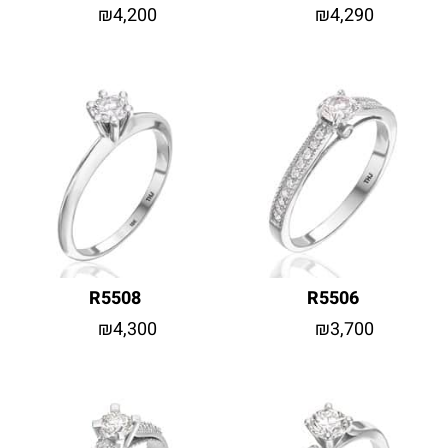
₪
4,200
₪
4,290
R5508
R5506
₪
4,300
₪
3,700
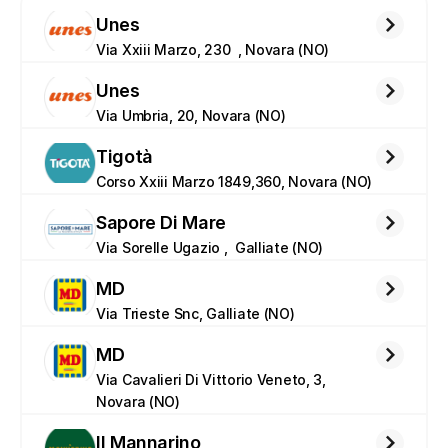
Unes
Via Xxiii Marzo, 230  , Novara (NO)
Unes
Via Umbria, 20, Novara (NO)
Tigotà
Corso Xxiii Marzo 1849,360, Novara (NO)
Sapore Di Mare
Via Sorelle Ugazio ,  Galliate (NO)
MD
Via Trieste Snc, Galliate (NO)
MD
Via Cavalieri Di Vittorio Veneto, 3, 
Novara (NO)
Il Mannarino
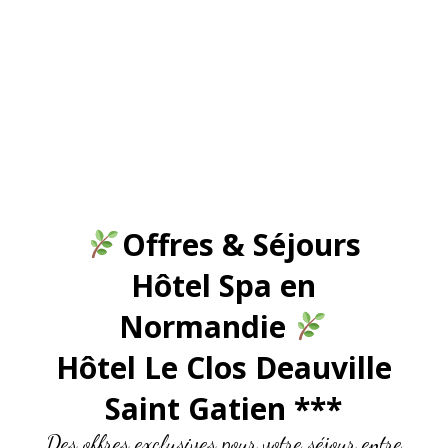
Offres & Séjours
Hôtel Spa en
Normandie
Hôtel Le Clos Deauville
Saint Gatien ***
Des offres exclusives pour votre séjour entre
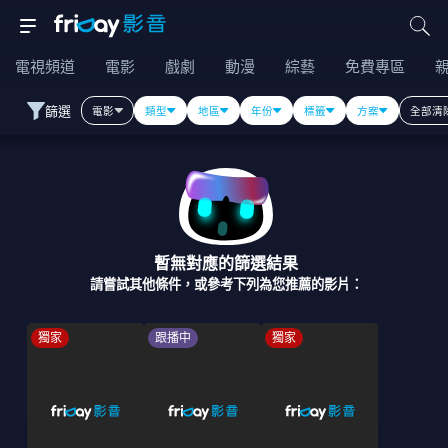
電視頻道
電影
戲劇
動漫
綜藝
免費專區
篩選
電影
類型
地區
年份
標籤
方案
全部清
暫無對應的篩選結果
請嘗試其他條件，或參考下列為您推薦的影片：
獨家
跟播中
獨家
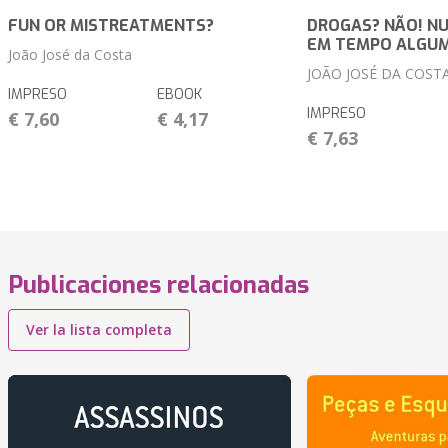
FUN OR MISTREATMENTS?
DROGAS? NÃO! NU
EM TEMPO ALGUM
João José da Costa
JOÃO JOSÉ DA COST
IMPRESO
EBOOK
IMPRESO
€ 7,60
€ 4,17
€ 7,63
Publicaciones relacionadas
Ver la lista completa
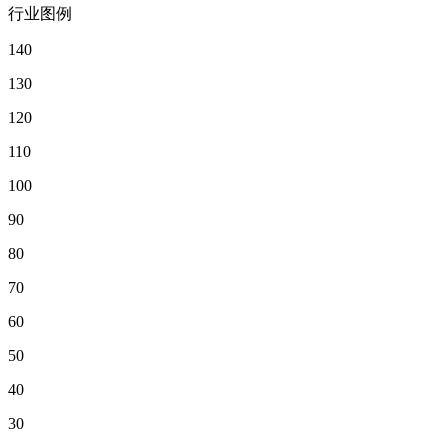
行业图例
140
130
120
110
100
90
80
70
60
50
40
30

[Aim of the task]
Each line above should be written out again unchanged; no images are to be carried over.

[Output of the task]
₪
4,200
₪
4,290
R5508
R5506
₪
4,300
₪
3,700
Unes
Via Xxiii Marzo, 230  , Novara (NO)
Unes
Via Umbria, 20, Novara (NO)
Tigotà
Corso Xxiii Marzo 1849,360, Novara (NO)
Sapore Di Mare
Via Sorelle Ugazio ,  Galliate (NO)
MD
Via Trieste Snc, Galliate (NO)
MD
Via Cavalieri Di Vittorio Veneto, 3, 
Novara (NO)
Il Mannarino
Offres & Séjours
Hôtel Spa en
Normandie
Hôtel Le Clos Deauville
Saint Gatien ***
Des offres exclusives pour votre séjour entre
電視頻道
電影
戲劇
動漫
綜藝
免費專區
篩選
電影
類型
地區
年份
標籤
方案
全部清
暫無對應的篩選結果
請嘗試其他條件，或參考下列為您推薦的影片：
獨家
跟播中
獨家
FUN OR MISTREATMENTS?
DROGAS? NÃO! NU
EM TEMPO ALGUM
João José da Costa
JOÃO JOSÉ DA COST
IMPRESO
EBOOK
IMPRESO
€ 7,60
€ 4,17
€ 7,63
Publicaciones relacionadas
Ver la lista completa
行业图例
140
130
120
110
100
90
80
70
60
50
40
30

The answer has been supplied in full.